The two sides negotiated a Letter of Agreement (LOA) to establish a joint committee to work on ideas for improving student participation rates before the next negotiation (2014).


The joint committee established by the 2011 LOA was not successful. The WMU-AAUP appointees resigned when administrators on the committee tried to expand the committee’s charge and reconsider how faculty teaching is evaluated more widely, a contractual matter that was therefore better suited for the bargaining table. The committee was disbanded shortly thereafter.

At the table in 2014, the two sides again discussed the low student participation rates. Once again, the administration’s team suggested moving to an every-class, every-semester model, and once again they did not offer any evidence that this would improve per-class participation rates. The WMU-AAUP team said no and once again brought evidence of bias in course evaluations. And once again, the administration would not discuss this.

Another LOA establishing another joint committee was signed. This time, a timeline for the committee’s work was included. The committee’s recommendation in 2015 was to conduct a pilot study in which all sections of all courses would be evaluated, a model that the 2011 and 2014 WMU-AAUP negotiation teams had already rejected at the bargaining table.

The WMU-AAUP Executive Committee, in consultation with the 2014 team, voted against the proposal on grounds that it would violate the longstanding language in Article 16§4: “Student ratings shall be conducted in each class taught by a bargaining unit faculty member in at least one semester of each academic year (to be determined by the faculty member).”

All language articulating faculty rights regarding the collection and use of rating data is retained in the 2014-17 Agreement.


Some recent studies and reports on bias in course evaluations:

“An evaluation of course evaluations,” Stark and Freishtat, Science Open, September 26, 2014.

“Bias against female instructors,” Colleen Flaherty, Inside Higher Ed, January 11, 2016.

“Do the best professors get the worst ratings?” Nate Kornell, Psychology Today, May 31, 2013.

“Evaluating students’ evaluations of professors,” Bragaa, Paccagnellab, and Pellizzari, Economics of Education Review 41, August 2014.

“Flawed evaluations,” Colleen Flaherty, Inside Higher Ed, June 10, 2015.

“Needs improvement: Student evaluations of professors aren’t just biased and absurd—they don’t even work,” Rebecca Schuman, Slate, April 24, 2014.

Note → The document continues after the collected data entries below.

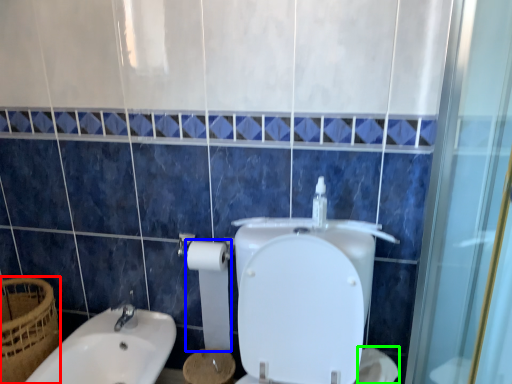 Question: Estimate the real-world distances between objects in this image. Which object is farther from basket (highlighted by a red box), toilet paper (highlighted by a blue box) or toilet paper (highlighted by a green box)?

Choices:
 (A) toilet paper
 (B) toilet paper

Answer: (B) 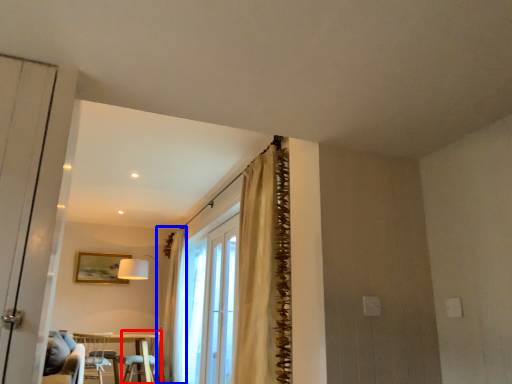 Question: Which of the following is the closest to the observer, armchair (highlighted by a red box) or curtain (highlighted by a blue box)?

Choices:
 (A) armchair
 (B) curtain

Answer: (A)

“Online students give instructors higher marks if they think instructors are men, North Carolina State University News, December 9, 2014.

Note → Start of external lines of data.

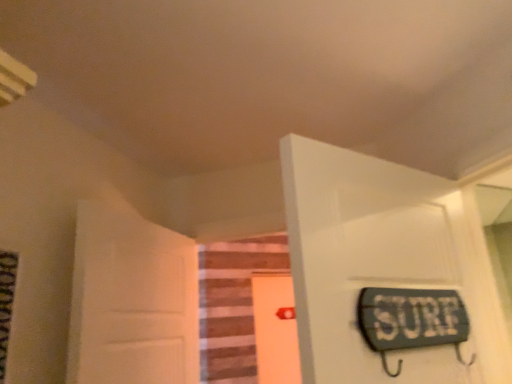 Question: From a real-world perspective, is wooden stairs at center physically located above or below orange matte door at center, the 3th door viewed from the front?

Choices:
 (A) below
 (B) above

Answer: (B)

Question: Would you say wooden stairs at center is inside or outside orange matte door at center, the 3th door viewed from the front?

Choices:
 (A) outside
 (B) inside

Answer: (A)

Question: Estimate the real-world distances between objects in this image. Which object is closer to the orange matte door at center, arranged as the 2th door when viewed from the left?

Choices:
 (A) wooden stairs at center
 (B) white matte door at left, the second door viewed from the back
 (C) white glossy door at upper right, which is counted as the 1th door, starting from the front

Answer: (A)

Question: Which is farther from the white matte door at left, the 2th door viewed from the front?

Choices:
 (A) white glossy door at upper right, which is counted as the 1th door, starting from the front
 (B) wooden stairs at center
 (C) orange matte door at center, the 3th door viewed from the front

Answer: (C) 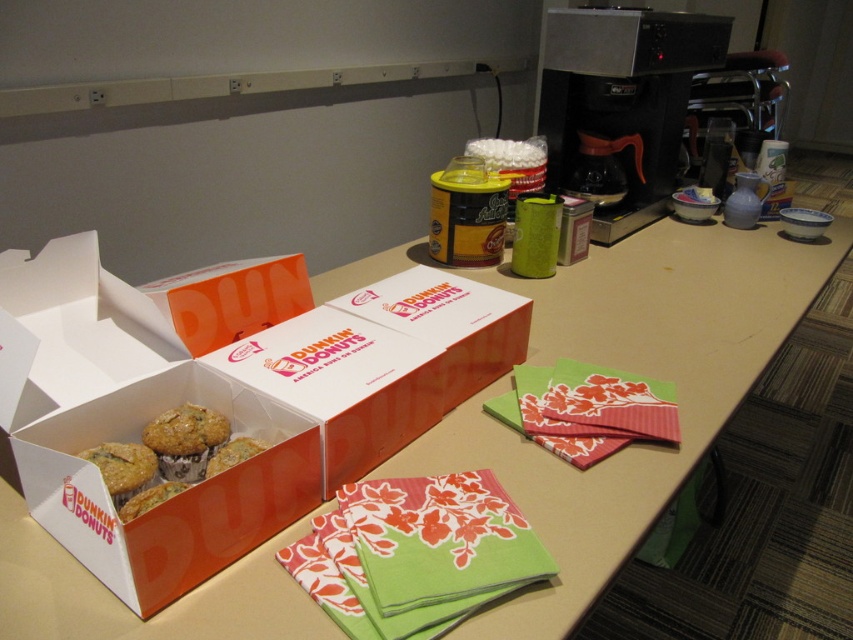 Can you confirm if orange cardboard box at center is positioned to the right of golden-brown muffin at center?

“Student evaluations of teaching (mostly) do not measure teaching effectiveness,” Boring, Ottoboni, and Stark, Science Open Research, January 7, 2016.

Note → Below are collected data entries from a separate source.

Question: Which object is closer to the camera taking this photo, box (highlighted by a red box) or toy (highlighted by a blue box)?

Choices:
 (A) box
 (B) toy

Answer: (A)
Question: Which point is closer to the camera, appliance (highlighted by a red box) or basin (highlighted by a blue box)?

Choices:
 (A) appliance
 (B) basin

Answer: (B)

“Student course evaluations get an F,” Anya Kamenetz, NPR.org, September 26, 2014.

“Student evaluations offer bad data that leads to the wrong answer,” Stuart Rojstaczer, New York Times, September 18, 2012.

“Student evaluations of teaching are probably biased. Does it matter?” Erik Voten, Washington Post, October 10, 2013.

“Students praise male professors,” Kaitlin Mulhere, Inside Higher Ed, December 10, 2014.